• [REQUIRED ACTION]: Set down, character for character, everything in the records below from the line holding "You are a GUI agent. The screenshot is 1189×1052." down to the line holding "4 Several simple", and no other line.

• [MATERIAL FOR THIS EXERCISE]:

• • • • • • •

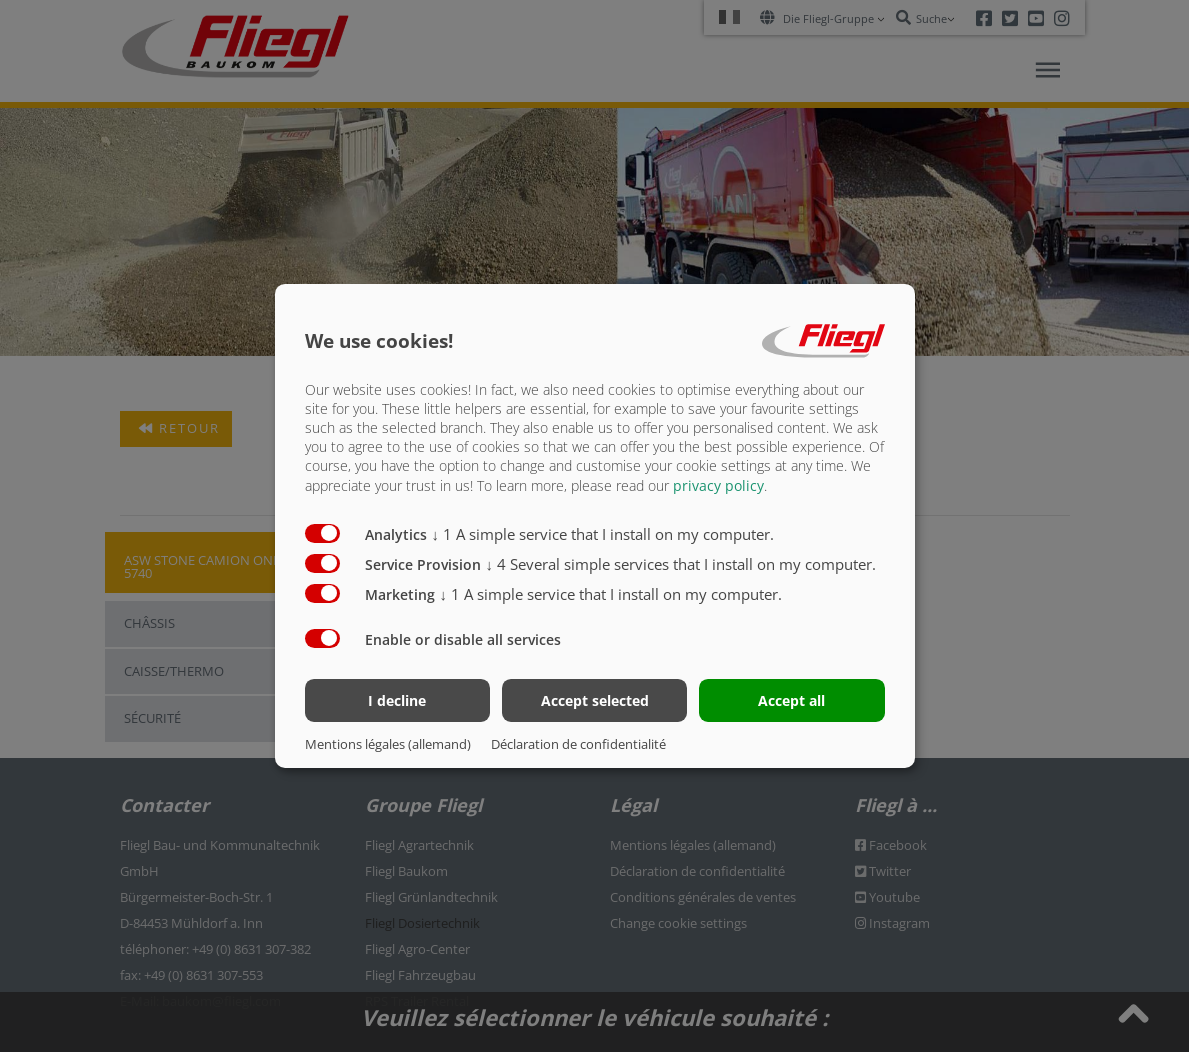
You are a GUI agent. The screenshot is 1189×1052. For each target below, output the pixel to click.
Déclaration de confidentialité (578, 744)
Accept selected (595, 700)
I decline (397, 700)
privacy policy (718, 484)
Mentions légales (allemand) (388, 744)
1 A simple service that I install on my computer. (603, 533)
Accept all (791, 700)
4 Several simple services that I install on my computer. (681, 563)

• • • • • • •

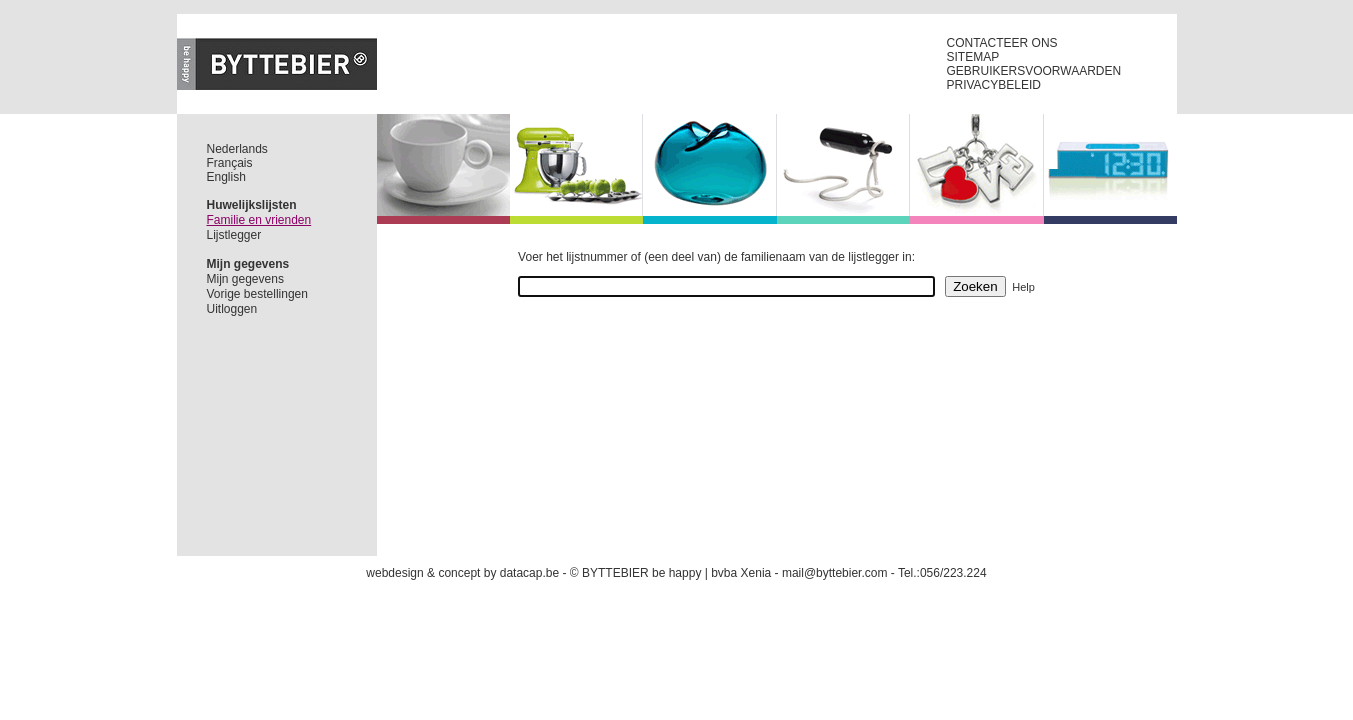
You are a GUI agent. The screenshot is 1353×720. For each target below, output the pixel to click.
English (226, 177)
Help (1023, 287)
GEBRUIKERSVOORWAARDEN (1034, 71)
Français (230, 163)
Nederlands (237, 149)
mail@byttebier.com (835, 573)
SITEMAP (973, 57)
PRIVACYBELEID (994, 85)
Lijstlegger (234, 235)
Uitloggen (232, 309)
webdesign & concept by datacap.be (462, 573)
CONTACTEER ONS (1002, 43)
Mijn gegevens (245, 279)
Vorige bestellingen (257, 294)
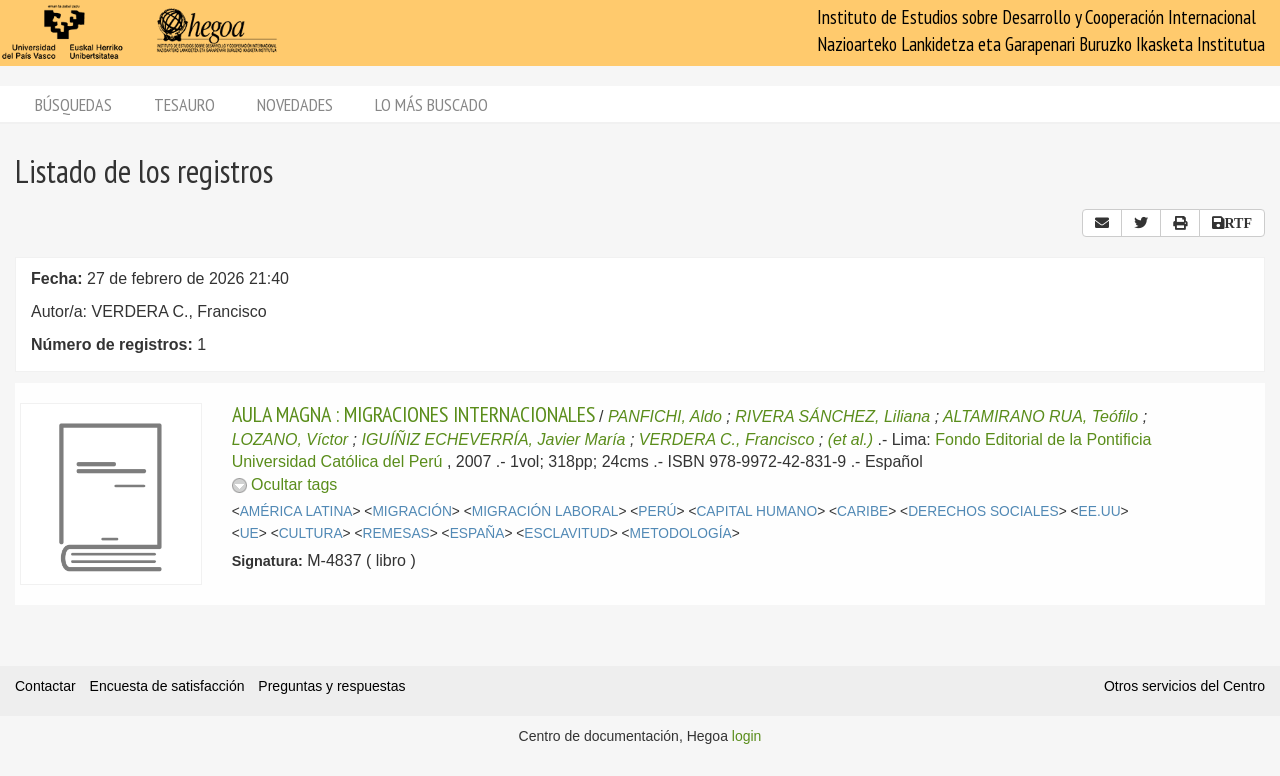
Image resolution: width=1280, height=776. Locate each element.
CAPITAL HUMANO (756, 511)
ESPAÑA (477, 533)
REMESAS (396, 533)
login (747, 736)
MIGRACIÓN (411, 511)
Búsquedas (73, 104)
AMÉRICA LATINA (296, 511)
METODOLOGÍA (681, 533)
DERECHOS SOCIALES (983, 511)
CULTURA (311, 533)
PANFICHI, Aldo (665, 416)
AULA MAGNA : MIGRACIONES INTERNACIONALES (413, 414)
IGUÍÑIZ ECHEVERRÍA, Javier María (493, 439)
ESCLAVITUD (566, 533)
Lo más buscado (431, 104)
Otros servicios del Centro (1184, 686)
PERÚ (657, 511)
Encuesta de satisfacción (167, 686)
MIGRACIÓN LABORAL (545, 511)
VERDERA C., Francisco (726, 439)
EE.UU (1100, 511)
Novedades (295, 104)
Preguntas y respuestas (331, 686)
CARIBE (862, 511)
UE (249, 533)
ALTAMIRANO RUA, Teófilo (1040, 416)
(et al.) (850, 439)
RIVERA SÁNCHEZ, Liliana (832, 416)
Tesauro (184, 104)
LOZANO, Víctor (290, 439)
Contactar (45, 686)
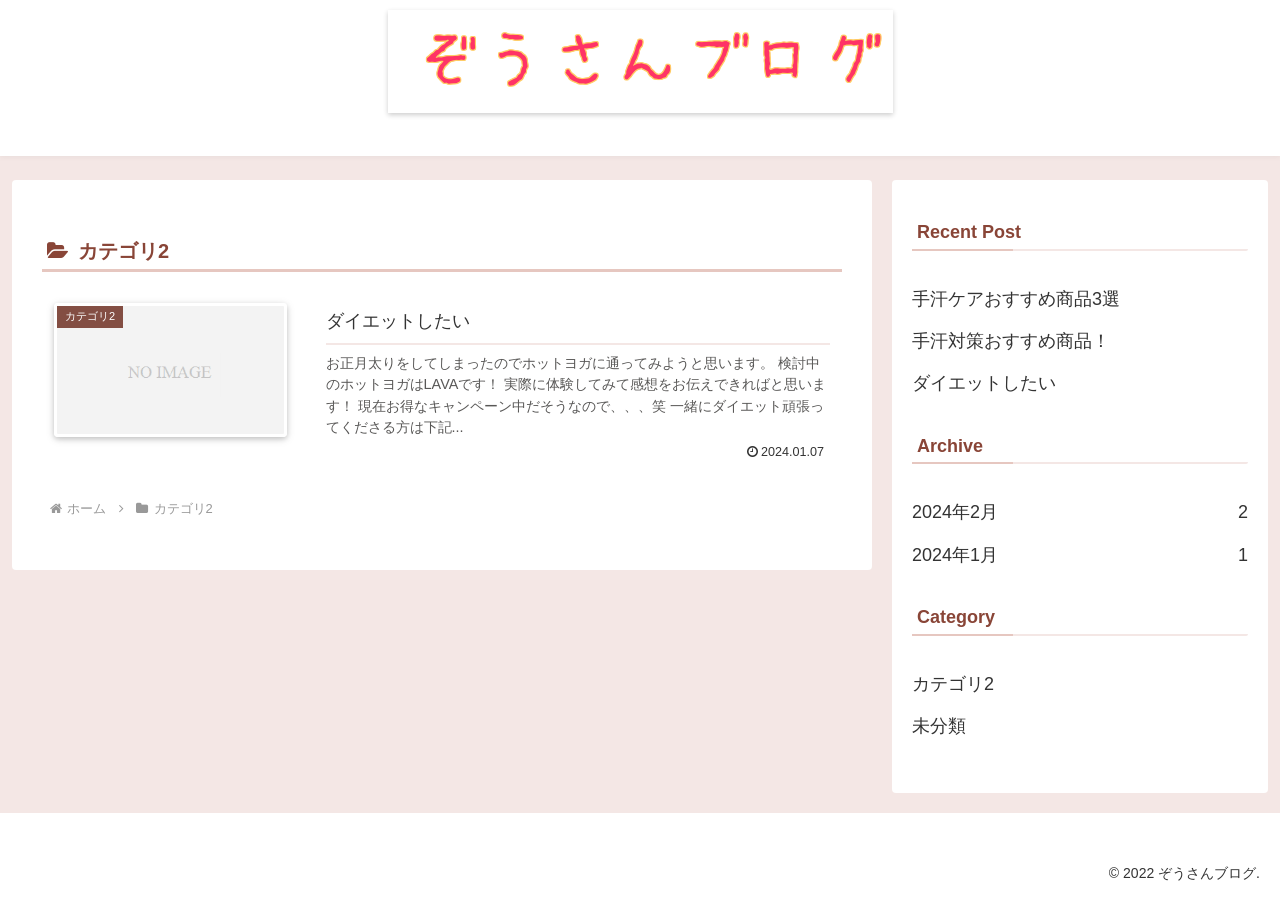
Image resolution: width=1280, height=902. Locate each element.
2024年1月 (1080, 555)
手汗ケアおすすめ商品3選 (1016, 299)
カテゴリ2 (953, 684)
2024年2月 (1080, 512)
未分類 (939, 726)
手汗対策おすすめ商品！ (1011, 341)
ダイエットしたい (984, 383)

• • • • • • •

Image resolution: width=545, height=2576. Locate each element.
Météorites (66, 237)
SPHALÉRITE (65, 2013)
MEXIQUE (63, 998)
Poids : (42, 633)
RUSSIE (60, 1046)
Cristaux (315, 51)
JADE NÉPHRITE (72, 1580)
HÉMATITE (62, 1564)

• • • • • • •

• [ANSWER TO THE PROBLEM]:
You are a GUI agent. The screenshot is 1189×1052. For each target below, output the pixel to click.
Déclaration de confidentialité (578, 744)
Accept selected (595, 700)
I decline (397, 700)
privacy policy (718, 484)
Mentions légales (allemand) (388, 744)
1 A simple service that I install on my computer. (603, 533)
Accept all (791, 700)
4 Several simple services that I install on my computer. (681, 563)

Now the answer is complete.